Complete_quadrilateral wrote: Maths_Girl wrote: Anyone found a graph solution to this? I guess something using Hall's theorem? I thought that there may be one but in marking scheme they explicitly state that progress concerning the graph (proving it is bipartite etc) is worth 0 points, so I would suppose that doesn't work Of course solution with Hall's theorem must exist because otherwise the problem would be false. So, you have a bipartite graph as described above. This graph has a perfect matching if and only if the tiling with $2\times 1$ dominos as required exists. Thus, there is a perfect matching and the Hall's condition must hold and it is provable one way or another. I suppose the marking schema just doesn't give points for only constructing a bipartite graph and the idea of Hall's theorem without proving the Hall's condition is satisfied. This was the meaning. But, I think this approach is not actually the truth about this problem. The easiest way is like in #2. Anyway, one can check here the details of #14 approach.

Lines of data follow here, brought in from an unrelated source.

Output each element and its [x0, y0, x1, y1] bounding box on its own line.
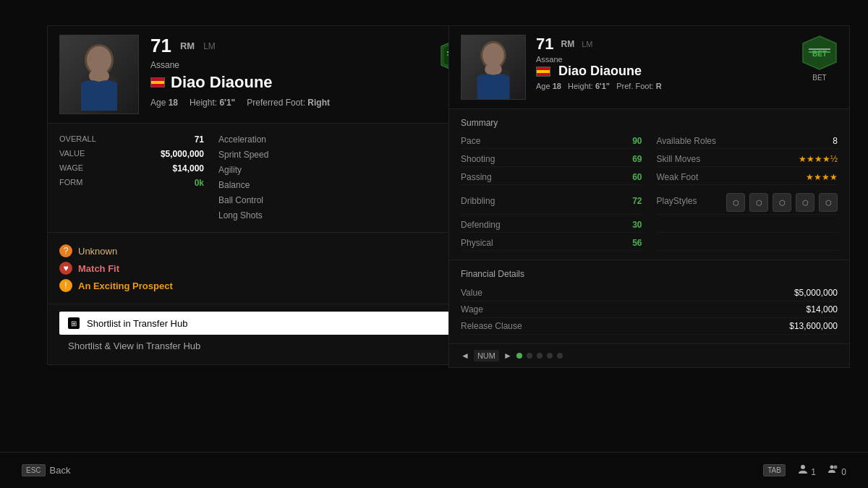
overall-val: 71 — [195, 134, 204, 145]
wage-label: WAGE — [59, 163, 83, 174]
rp-player-name: Diao Diaoune — [536, 64, 838, 79]
empty-row-2 — [657, 236, 838, 251]
ps-icon-3: ⬡ — [773, 193, 791, 212]
rating-row: 71 RM LM — [150, 35, 476, 57]
secondary-position: LM — [203, 41, 216, 51]
right-panel: 71 RM LM Assane Diao Diaoune Age 18 Heig… — [448, 25, 850, 368]
fin-value-val: $5,000,000 — [794, 288, 838, 298]
playstyles-row: PlayStyles ⬡ ⬡ ⬡ ⬡ ⬡ — [657, 188, 838, 215]
height-detail: Height: 6'1" — [190, 98, 235, 108]
attr-agility: Agility 82 — [218, 163, 476, 178]
matchfit-text: Match Fit — [78, 263, 119, 274]
left-panel: 71 RM LM Assane Diao Diaoune Age 18 Heig… — [47, 25, 488, 365]
back-button[interactable]: ESC Back — [22, 464, 70, 476]
scout-prospect: ! An Exciting Prospect — [59, 279, 476, 292]
rp-player-photo — [461, 35, 526, 100]
nav-dot-3[interactable] — [537, 353, 542, 359]
rp-overall: 71 — [536, 35, 553, 53]
bottom-bar: ESC Back TAB 1 0 — [0, 452, 868, 488]
nationality-flag — [150, 77, 165, 87]
value-stat: VALUE $5,000,000 — [59, 147, 204, 161]
fin-wage-label: Wage — [461, 304, 483, 314]
attributes-section: Acceleration 90 Sprint Speed 90 Agility … — [204, 132, 476, 223]
stats-section: OVERALL 71 VALUE $5,000,000 WAGE $14,000… — [48, 124, 488, 233]
form-val: 0k — [195, 178, 204, 188]
financial-section: Financial Details Value $5,000,000 Wage … — [449, 260, 849, 344]
back-label: Back — [50, 465, 71, 476]
financial-title: Financial Details — [461, 269, 838, 279]
prospect-text: An Exciting Prospect — [78, 281, 173, 291]
ps-icon-2: ⬡ — [749, 193, 768, 212]
fin-release-row: Release Clause $13,600,000 — [461, 318, 838, 335]
defending-row: Defending 30 — [461, 218, 642, 233]
nav-num-label: NUM — [474, 350, 499, 361]
nav-left-arrow[interactable]: ◄ — [461, 351, 469, 361]
rp-club-badge: BET — [801, 35, 838, 71]
nav-dot-2[interactable] — [527, 353, 532, 359]
nav-dot-5[interactable] — [557, 353, 563, 359]
value-val: $5,000,000 — [161, 149, 204, 159]
attr-balance: Balance 78 — [218, 178, 476, 193]
wage-stat: WAGE $14,000 — [59, 161, 204, 176]
rp-info: 71 RM LM Assane Diao Diaoune Age 18 Heig… — [536, 35, 838, 90]
right-nav: TAB 1 0 — [763, 463, 846, 477]
matchfit-icon: ♥ — [59, 262, 72, 275]
nav-right-arrow[interactable]: ► — [503, 351, 512, 361]
wage-val: $14,000 — [173, 163, 204, 174]
rp-pos1: RM — [561, 39, 574, 49]
nav-count-1: 1 — [797, 463, 816, 477]
summary-grid: Pace 90 Available Roles 8 Shooting 69 Sk… — [461, 134, 838, 251]
weak-foot-row: Weak Foot ★★★★ — [657, 170, 838, 185]
left-stats: OVERALL 71 VALUE $5,000,000 WAGE $14,000… — [59, 132, 204, 223]
actions-section: ⊞ Shortlist in Transfer Hub Shortlist & … — [48, 304, 488, 364]
attr-longshots: Long Shots 73 — [218, 208, 476, 223]
shortlist-icon: ⊞ — [68, 317, 80, 329]
attr-ballcontrol: Ball Control 74 — [218, 193, 476, 208]
ps-icon-5: ⬡ — [819, 193, 838, 212]
overall-rating: 71 — [150, 35, 171, 57]
unknown-text: Unknown — [78, 246, 117, 257]
nav-dot-4[interactable] — [547, 353, 553, 359]
rp-name-text: Diao Diaoune — [558, 64, 642, 78]
player-name: Diao Diaoune — [171, 73, 273, 92]
shortlist-action[interactable]: ⊞ Shortlist in Transfer Hub — [59, 312, 476, 335]
shortlist-view-action[interactable]: Shortlist & View in Transfer Hub — [59, 335, 476, 357]
form-label: Form — [59, 178, 82, 188]
user1-icon — [797, 463, 809, 475]
club-name: Assane — [150, 60, 476, 70]
svg-point-17 — [801, 465, 805, 469]
rp-details: Age 18 Height: 6'1" Pref. Foot: R — [536, 82, 838, 90]
fin-release-label: Release Clause — [461, 321, 522, 331]
navigation-dots: ◄ NUM ► — [449, 344, 849, 367]
fin-wage-row: Wage $14,000 — [461, 301, 838, 318]
playstyles-icons: ⬡ ⬡ ⬡ ⬡ ⬡ — [726, 193, 838, 212]
player-name-row: Diao Diaoune — [150, 73, 476, 92]
rp-player-header: 71 RM LM Assane Diao Diaoune Age 18 Heig… — [449, 26, 849, 109]
rp-bet-label: BET — [812, 74, 826, 82]
shortlist-view-label: Shortlist & View in Transfer Hub — [68, 341, 200, 351]
summary-section: Summary Pace 90 Available Roles 8 Shooti… — [449, 109, 849, 260]
prospect-icon: ! — [59, 279, 72, 292]
value-label: VALUE — [59, 149, 85, 159]
svg-text:BET: BET — [812, 50, 827, 58]
dribbling-row: Dribbling 72 — [461, 188, 642, 215]
tab-badge: TAB — [763, 464, 786, 476]
rp-pos2: LM — [582, 40, 592, 48]
passing-row: Passing 60 — [461, 170, 642, 185]
form-stat: Form 0k — [59, 176, 204, 190]
svg-point-19 — [833, 466, 837, 469]
overall-label: OVERALL — [59, 134, 96, 145]
skill-moves-row: Skill Moves ★★★★½ — [657, 152, 838, 167]
unknown-icon: ? — [59, 244, 72, 257]
ps-icon-4: ⬡ — [796, 193, 814, 212]
nav-dot-1[interactable] — [516, 353, 522, 359]
player-photo — [59, 35, 139, 114]
fin-wage-val: $14,000 — [807, 304, 838, 314]
users-icon — [827, 463, 839, 475]
scout-notes: ? Unknown ♥ Match Fit ! An Exciting Pros… — [48, 233, 488, 304]
pace-row: Pace 90 — [461, 134, 642, 149]
svg-point-18 — [830, 466, 833, 469]
empty-row-1 — [657, 218, 838, 233]
foot-detail: Preferred Foot: Right — [247, 98, 330, 108]
rp-flag — [536, 67, 550, 77]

I wonder whether the problem can be extended. Maybe: $p$ and $q$ are two coprime positive integers.Given $m\times n$ table tiled with $p\times 1$ stripes and we are given that $pq | mn$. Find all pairs $(p,q)$ such that there necessarily exists a tiling of the table with $q\times 1$ dominoes such that each of these stripes contains one whole domino.

Twoisaprime wrote: I wonder whether the problem can be extended. Maybe: $p$ and $q$ are two coprime positive integers.Given $m\times n$ table tiled with $p\times 1$ stripes and we are given that $pq | mn$. Find all pairs $(p,q)$ such that there necessarily exists a tiling of the table with $q\times 1$ dominoes such that each of these stripes contains one whole domino. Notice $pq|mn$ is insufficient, you need to state that each of $p$ and $q$ divide one of $m$ or $n$. I think all pairs with $q<\frac{p}{2}+1$ work Just consider a $1\times pq$ rectangle which forces both tilings. If $p/2+1\leq q$, it is easy then to finish with CRT. I think also a identical strategy works in this general construction.